Building on previous research that correlated a longer duration of hospice care with increased quality of end-of-life care, this study analyzed additional factors that have been associated with poorer end-of-life care. These factors included the likelihood of dying in the hospital and the use of chemotherapy in the last two weeks of life, both of which are end-of-life quality measures advocated by the National Quality Forum, a leading voluntary consensus standards-setting organization.
Researchers found that, compared with leukemia patients who did not enroll in hospice care, those who did were far less likely to die in the hospital (3 percent vs 75 percent) or receive chemotherapy during the last two weeks of life (5 percent vs 16 percent). Additionally, they found that patients who needed periodic blood transfusions spent about half as much time in hospice care compared with leukemia patients who were not reliant on these transfusions.

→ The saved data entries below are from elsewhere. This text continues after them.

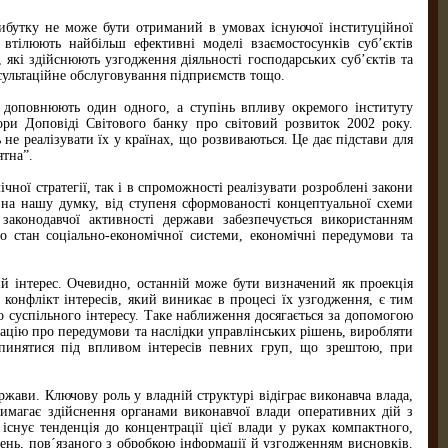
рибутку не може бути отриманий в умовах існуючої інституційної
 втілюють найбільш ефективні моделі взаємостосунків суб’єктів
які здійснюють узгодження діяльності господарських суб’єктів та
сультаційне обслуговування підприємств тощо.
и доповнюють один одного, а ступінь впливу окремого інституту
тори Доповіді Світового банку про світовий розвиток 2002 року.
не реалізувати їх у країнах, що розвиваються. Це дає підстави для
ятна”.
чної стратегії, так і в спроможності реалізувати розроблені закони
 на нашу думку, від ступеня сформованості концептуальної схеми
ь законодавчої активності держави забезпечується використанням
 стан соціально-економічної системи, економічні передумови та
ий інтерес. Очевидно, останній може бути визначений як проекція
 конфлікт інтересів, який виникає в процесі їх узгодження, є тим
суспільного інтересу. Таке наближення досягається за допомогою
мацію про передумови та наслідки управлінських рішень, виробляти
опинятися пiд впливом iнтересiв певних груп, що зрештою, при
ржави. Ключову роль у владній структурі відіграє виконавча влада,
вимагає здійснення органами виконавчої влади оперативних дій з
 існує тенденція до концентрації цієї влади у руках компактного,
шень, пов´язаного з обробкою інформації й узгодженням висновків.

"We found a significant association between transfusion dependence and less meaningful use of hospice care at the end of life among patients with leukemia," said Thomas W. LeBlanc, MD, associate professor of medicine at Duke Cancer Institute in Durham, NC, and senior author of the study. Transfusion-dependent patients were significantly more likely to spend fewer than three days in hospice care (27 percent) compared with patients who were not transfusion-dependent (19 percent), he said, associating longer time spent in hospice care with more meaningful use of the service.

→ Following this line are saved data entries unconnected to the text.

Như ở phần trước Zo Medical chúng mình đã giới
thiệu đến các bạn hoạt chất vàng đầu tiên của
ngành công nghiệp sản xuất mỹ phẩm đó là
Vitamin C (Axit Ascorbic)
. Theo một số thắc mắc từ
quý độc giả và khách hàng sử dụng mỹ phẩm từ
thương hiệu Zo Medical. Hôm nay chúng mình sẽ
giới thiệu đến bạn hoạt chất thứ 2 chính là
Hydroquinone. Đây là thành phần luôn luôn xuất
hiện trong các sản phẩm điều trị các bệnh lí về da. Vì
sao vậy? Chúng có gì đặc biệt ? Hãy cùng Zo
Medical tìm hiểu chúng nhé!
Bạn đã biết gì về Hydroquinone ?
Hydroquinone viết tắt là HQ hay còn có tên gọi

According to Dr. LeBlanc, one of the barriers to the use of hospice care by transfusion-dependent patients with advanced leukemia is that many clinicians consider blood transfusions to be disease-modifying therapy rather than comfort care, as transfusions can help some patients to live longer and feel better. Another is that, under Medicare's reimbursement protocol, the cost of blood transfusions is not compensated separately, but must be covered within the per-diem rate paid for hospice care, reducing the ability of hospice agencies to provide transfusion support as part of their services. Furthermore, the logistical complexities of blood transfusion also often preclude providing the service in patients' homes, where most hospice patients receive care.
"These findings suggest that patients are having to choose between getting the transfusions they need and getting high-quality end-of-life care," Dr. LeBlanc said.
In this study, Dr. LeBlanc, along with Adam J. Olszewski, MD, an assistant professor at Alpert Medical School of Brown University in Providence, RI, and colleagues reviewed data for 21,076 patients with acute or chronic leukemia who died more than 30 days after diagnosis. Patients were considered transfusion-dependent if, within 30 days before death or enrollment in hospice care, they received two or more blood transfusions at least five days apart. Patients' median age was 79.
Results showed that from 2001-2011, slightly more transfusion-dependent patients enrolled in hospice care than patients who were not transfusion-dependent (47 versus 43 percent), but that their median length of stay in hospice care was significantly shorter than those who were not transfusion-dependent (6 versus 11 days).
"This suggests that clinicians tend to enroll patients in hospice during the very last few days of life, but we know from other studies that the earlier patients enter hospice care, the more likely they are to obtain the full benefit of what hospice can offer in terms of an improved quality of life," said Dr. Olszewski, lead study author.
Doctors caring for patients with advanced leukemia who are transfusion-dependent often hesitate to suggest that a patient enter hospice care, said Dr. Olszewski, because doing so usually means having to terminate transfusion support. "Allowing patients to receive transfusion support as part of palliative care could transform the attitude of both patients and clinicians toward hospice care," he added.
"Our findings suggest that allowing reimbursement for palliative transfusions in patients with terminal leukemia would be beneficial for both patients and their families," Dr. LeBlanc said.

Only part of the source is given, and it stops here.